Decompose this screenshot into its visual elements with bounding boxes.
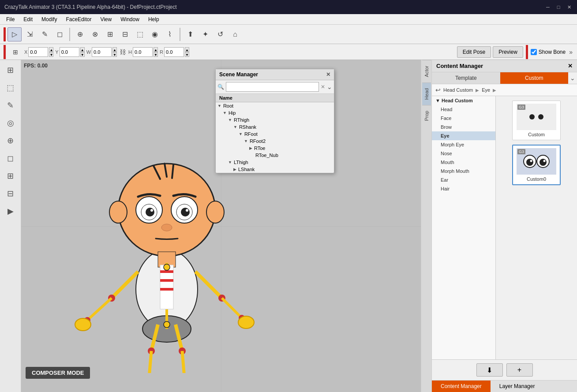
w-down-arrow[interactable]: ▼ <box>112 52 117 57</box>
tree-row-rfoot[interactable]: ▼RFoot <box>216 131 334 138</box>
minimize-button[interactable]: ─ <box>544 4 551 11</box>
select-tool-button[interactable]: ▷ <box>7 27 22 41</box>
edit-pose-button[interactable]: Edit Pose <box>457 46 491 58</box>
svg-point-27 <box>238 316 254 329</box>
menubar-item-view[interactable]: View <box>96 15 116 23</box>
r-down-arrow[interactable]: ▼ <box>185 52 189 57</box>
y-down-arrow[interactable]: ▼ <box>80 52 85 57</box>
sidebar-btn-4[interactable]: ◎ <box>2 115 19 131</box>
cm-tree-item-ear[interactable]: Ear <box>432 175 495 184</box>
vtab-prop[interactable]: Prop <box>422 105 431 126</box>
search-clear-icon[interactable]: ✕ <box>321 84 325 90</box>
w-input[interactable] <box>92 47 112 57</box>
move-tool-button[interactable]: ⇲ <box>22 27 37 41</box>
tab-template[interactable]: Template <box>432 72 500 84</box>
cm-back-button[interactable]: ↩ <box>435 86 441 93</box>
tool12[interactable]: ⬆ <box>183 27 197 41</box>
tab-content-manager[interactable]: Content Manager <box>432 381 491 392</box>
menubar-item-modify[interactable]: Modify <box>37 15 61 23</box>
tool6[interactable]: ⊗ <box>88 27 102 41</box>
grid-button[interactable]: ⊞ <box>8 45 22 59</box>
h-up-arrow[interactable]: ▲ <box>154 47 158 52</box>
menubar-item-file[interactable]: File <box>2 15 19 23</box>
cm-tree-item-nose[interactable]: Nose <box>432 149 495 158</box>
tab-layer-manager[interactable]: Layer Manager <box>491 381 544 392</box>
x-input[interactable] <box>28 47 48 57</box>
cm-breadcrumb-headcustom[interactable]: Head Custom <box>443 87 473 93</box>
x-up-arrow[interactable]: ▲ <box>49 47 53 52</box>
preview-button[interactable]: Preview <box>493 46 523 58</box>
tool7[interactable]: ⊞ <box>103 27 117 41</box>
r-arrows: ▲ ▼ <box>185 47 189 57</box>
cm-card-custom[interactable]: G3 Custom <box>512 101 561 140</box>
w-up-arrow[interactable]: ▲ <box>112 47 117 52</box>
tree-row-rtoe[interactable]: ▶RToe <box>216 145 334 152</box>
menubar-item-window[interactable]: Window <box>116 15 144 23</box>
tool8[interactable]: ⊟ <box>118 27 132 41</box>
tool5[interactable]: ⊕ <box>73 27 87 41</box>
sidebar-btn-3[interactable]: ✎ <box>2 97 19 114</box>
sidebar-btn-2[interactable]: ⬚ <box>2 79 19 96</box>
cm-tree-item-brow[interactable]: Brow <box>432 123 495 131</box>
toolbar-expand-button[interactable]: » <box>567 48 574 56</box>
sidebar-btn-7[interactable]: ⊞ <box>2 168 19 184</box>
cm-tab-expand-icon[interactable]: ⌄ <box>568 73 577 83</box>
tree-row-root[interactable]: ▼Root <box>216 102 334 109</box>
eraser-tool-button[interactable]: ◻ <box>52 27 67 41</box>
scene-manager-header[interactable]: Scene Manager ✕ <box>216 69 334 80</box>
menubar-item-faceeditor[interactable]: FaceEditor <box>61 15 96 23</box>
tree-row-lshank[interactable]: ▶LShank <box>216 166 334 173</box>
tree-row-rthigh[interactable]: ▼RThigh <box>216 116 334 123</box>
tab-custom[interactable]: Custom <box>500 72 569 84</box>
x-down-arrow[interactable]: ▼ <box>49 52 53 57</box>
sidebar-btn-5[interactable]: ⊕ <box>2 132 19 149</box>
sidebar-btn-8[interactable]: ⊟ <box>2 185 19 202</box>
vtab-head[interactable]: Head <box>422 82 431 105</box>
show-bone-checkbox[interactable] <box>531 49 537 55</box>
close-button[interactable]: ✕ <box>566 4 573 11</box>
scene-manager-search-input[interactable] <box>226 82 319 92</box>
tool9[interactable]: ⬚ <box>133 27 147 41</box>
tree-row-rshank[interactable]: ▼RShank <box>216 123 334 131</box>
scene-manager-close-button[interactable]: ✕ <box>326 71 330 78</box>
tool10[interactable]: ◉ <box>148 27 162 41</box>
cm-tree-item-hair[interactable]: Hair <box>432 184 495 193</box>
cm-tree-item-morphmouth[interactable]: Morph Mouth <box>432 167 495 175</box>
bone-tool-button[interactable]: ✎ <box>37 27 52 41</box>
sidebar-btn-9[interactable]: ▶ <box>2 203 19 220</box>
maximize-button[interactable]: □ <box>555 4 562 11</box>
r-up-arrow[interactable]: ▲ <box>185 47 189 52</box>
tool14[interactable]: ↺ <box>213 27 227 41</box>
menubar-item-edit[interactable]: Edit <box>19 15 37 23</box>
sidebar-btn-6[interactable]: ◻ <box>2 150 19 167</box>
tree-row-rfoot2[interactable]: ▼RFoot2 <box>216 138 334 145</box>
cm-breadcrumb-eye[interactable]: Eye <box>482 87 490 93</box>
cm-tree-item-mouth[interactable]: Mouth <box>432 158 495 167</box>
tree-row-hip[interactable]: ▼Hip <box>216 109 334 116</box>
add-button[interactable]: + <box>506 363 533 377</box>
sidebar-btn-1[interactable]: ⊞ <box>2 62 19 78</box>
download-button[interactable]: ⬇ <box>476 363 503 377</box>
h-down-arrow[interactable]: ▼ <box>154 52 158 57</box>
scene-manager-expand-icon[interactable]: ⌄ <box>327 83 332 90</box>
tool15[interactable]: ⌂ <box>228 27 242 41</box>
canvas-area[interactable]: FPS: 0.00 <box>21 60 421 392</box>
cm-tree-item-eye[interactable]: Eye <box>432 131 495 140</box>
cm-tree-item-head[interactable]: Head <box>432 105 495 114</box>
y-up-arrow[interactable]: ▲ <box>80 47 85 52</box>
r-input[interactable] <box>164 47 184 57</box>
tool11[interactable]: ⌇ <box>163 27 177 41</box>
cm-tree-item-morpheye[interactable]: Morph Eye <box>432 140 495 149</box>
vtab-actor[interactable]: Actor <box>422 60 431 82</box>
cm-tree-group-headcustom[interactable]: ▼ Head Custom <box>432 96 495 105</box>
cm-tree-item-face[interactable]: Face <box>432 114 495 123</box>
tree-row-lthigh[interactable]: ▼LThigh <box>216 159 334 166</box>
content-manager-close-button[interactable]: ✕ <box>568 63 573 69</box>
menubar-item-help[interactable]: Help <box>144 15 164 23</box>
tool13[interactable]: ✦ <box>198 27 212 41</box>
h-input[interactable] <box>133 47 153 57</box>
y-input[interactable] <box>60 47 79 57</box>
tree-row-rtoanbul[interactable]: RToe_Nub <box>216 152 334 159</box>
cm-g3-badge-custom0: G3 <box>517 149 525 154</box>
cm-card-custom0[interactable]: G3 Custom0 <box>512 145 561 185</box>
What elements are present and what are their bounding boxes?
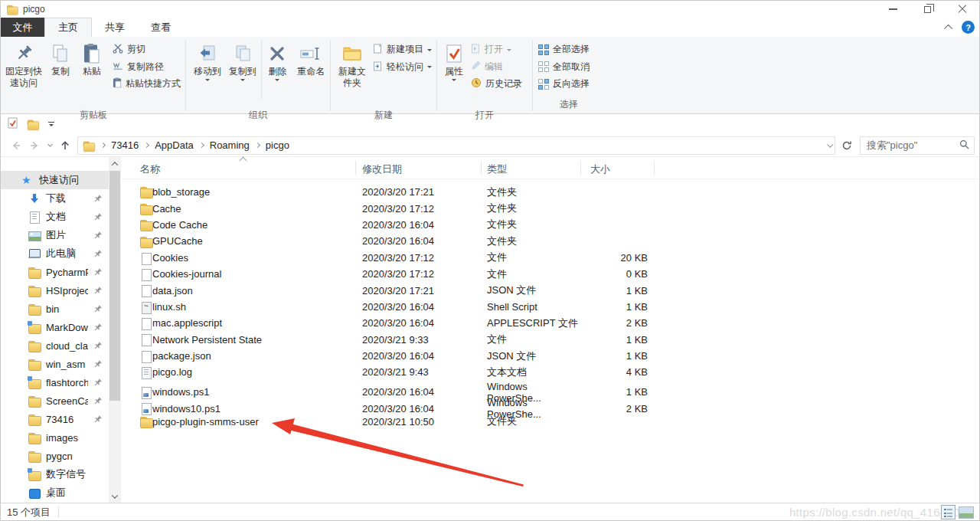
cut-button[interactable]: 剪切 [113,43,181,56]
file-row[interactable]: Cookies 2020/3/20 17:12 文件 20 KB [121,250,979,266]
refresh-button[interactable] [837,136,857,155]
copy-to-button[interactable]: 复制到 [225,38,260,108]
history-button[interactable]: 历史记录 [471,77,522,90]
file-row[interactable]: picgo-plugin-smms-user 2020/3/21 10:50 文… [121,413,979,429]
file-type: 文件 [487,333,580,346]
select-none-button[interactable]: 全部取消 [538,61,590,74]
sidebar-item[interactable]: 文档 [1,208,109,226]
delete-button[interactable]: 删除 [263,38,293,108]
tab-share[interactable]: 共享 [92,18,138,37]
copy-path-button[interactable]: 复制路径 [113,61,181,74]
paste-button[interactable]: 粘贴 [76,38,108,108]
properties-button[interactable]: 属性 [439,38,469,108]
file-row[interactable]: mac.applescript 2020/3/20 16:04 APPLESCR… [121,315,979,331]
restore-button[interactable] [910,1,945,18]
close-button[interactable] [945,1,979,18]
easy-access-button[interactable]: 轻松访问 [373,61,432,74]
forward-button[interactable] [25,136,44,155]
sidebar-item[interactable]: 桌面 [1,483,109,502]
minimize-button[interactable] [876,1,910,18]
sidebar-item[interactable]: 数字信号 [1,465,109,483]
customize-toolbar-icon[interactable] [48,122,54,126]
sidebar-item[interactable]: PycharmProj [1,263,109,281]
chevron-right-icon[interactable] [144,143,149,148]
scroll-up-icon[interactable] [109,158,121,169]
new-folder-button[interactable]: 新建文件夹 [335,38,370,108]
column-header-size[interactable]: 大小 [590,162,610,176]
breadcrumb-item[interactable]: 73416 [111,139,139,151]
collapse-ribbon-icon[interactable] [944,24,952,32]
sidebar-item-icon [28,247,41,260]
sidebar-item[interactable]: ScreenCaptu [1,392,109,410]
column-header-date[interactable]: 修改日期 [362,162,402,176]
column-divider[interactable] [355,161,356,175]
file-row[interactable]: data.json 2020/3/20 17:21 JSON 文件 1 KB [121,282,979,298]
breadcrumb-item[interactable]: Roaming [210,139,250,151]
address-bar[interactable]: 73416 AppData Roaming picgo [77,136,835,155]
tab-view[interactable]: 查看 [138,18,184,37]
file-row[interactable]: Network Persistent State 2020/3/21 9:33 … [121,332,979,348]
tab-file[interactable]: 文件 [1,18,44,37]
sidebar-item[interactable]: 下载 [1,189,109,208]
large-icons-view-button[interactable] [959,506,974,519]
sidebar-item[interactable]: cloud_classif [1,336,109,355]
file-row[interactable]: Cache 2020/3/20 17:12 文件夹 [121,200,979,216]
address-dropdown-icon[interactable] [827,141,833,147]
move-to-button[interactable]: 移动到 [190,38,225,108]
scroll-down-icon[interactable] [109,490,121,502]
file-row[interactable]: blob_storage 2020/3/20 17:21 文件夹 [121,184,979,200]
help-icon[interactable]: ? [962,21,975,34]
scrollbar-thumb[interactable] [109,171,120,401]
file-row[interactable]: windows10.ps1 2020/3/20 16:04 Windows Po… [121,397,979,413]
breadcrumb-item[interactable]: picgo [266,139,289,151]
column-header-type[interactable]: 类型 [487,162,507,176]
up-button[interactable] [56,136,74,155]
sidebar-item[interactable]: 图片 [1,226,109,244]
file-row[interactable]: Code Cache 2020/3/20 16:04 文件夹 [121,217,979,233]
properties-quick-icon[interactable] [8,117,18,132]
column-divider[interactable] [481,161,482,175]
sidebar-item[interactable]: HSIproject [1,281,109,300]
chevron-right-icon[interactable] [255,143,260,148]
sidebar-item[interactable]: 快速访问 [1,171,109,189]
sidebar-item[interactable]: flashtorch-m [1,373,109,392]
sidebar-item[interactable]: bin [1,300,109,318]
main-area: 快速访问 下载 文档 [1,157,979,503]
invert-selection-button[interactable]: 反向选择 [538,77,590,90]
sidebar-item[interactable]: images [1,428,109,447]
chevron-right-icon[interactable] [199,143,204,148]
file-row[interactable]: GPUCache 2020/3/20 16:04 文件夹 [121,233,979,249]
tab-home[interactable]: 主页 [44,18,92,37]
file-row[interactable]: windows.ps1 2020/3/20 16:04 Windows Powe… [121,381,979,397]
search-input[interactable] [865,139,959,152]
back-button[interactable] [7,136,25,155]
recent-locations-icon[interactable] [44,136,56,155]
sidebar-item[interactable]: 73416 [1,410,109,428]
search-icon[interactable] [959,139,969,152]
file-row[interactable]: picgo.log 2020/3/21 9:43 文本文档 4 KB [121,364,979,380]
pin-to-quick-access-button[interactable]: 固定到快速访问 [2,38,45,108]
details-view-button[interactable] [941,505,956,519]
rename-button[interactable]: 重命名 [292,38,329,108]
chevron-right-icon[interactable] [100,143,106,148]
edit-button[interactable]: 编辑 [471,61,522,74]
sidebar-item[interactable]: win_asm [1,355,109,373]
sidebar-item[interactable]: pygcn [1,447,109,465]
open-button[interactable]: 打开 [471,43,522,56]
sidebar-item[interactable]: 此电脑 [1,244,109,263]
column-divider[interactable] [654,161,655,175]
new-folder-quick-icon[interactable] [28,119,38,129]
copy-button[interactable]: 复制 [45,38,76,108]
sidebar-item[interactable]: MarkDown [1,318,109,336]
file-row[interactable]: Cookies-journal 2020/3/20 17:12 文件 0 KB [121,266,979,282]
sidebar-scrollbar[interactable] [109,157,121,503]
paste-shortcut-button[interactable]: 粘贴快捷方式 [113,77,181,90]
search-box[interactable] [860,136,975,155]
file-row[interactable]: linux.sh 2020/3/20 16:04 Shell Script 1 … [121,299,979,315]
column-header-name[interactable]: 名称 [140,162,160,176]
new-item-button[interactable]: 新建项目 [373,43,432,56]
select-all-button[interactable]: 全部选择 [538,43,590,56]
breadcrumb-item[interactable]: AppData [155,139,194,151]
column-divider[interactable] [580,161,581,175]
file-row[interactable]: package.json 2020/3/20 16:04 JSON 文件 1 K… [121,348,979,364]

**Try it**
Say how many lines in the records contain the string "AppData", and say nothing else.

**Answer to this problem**
2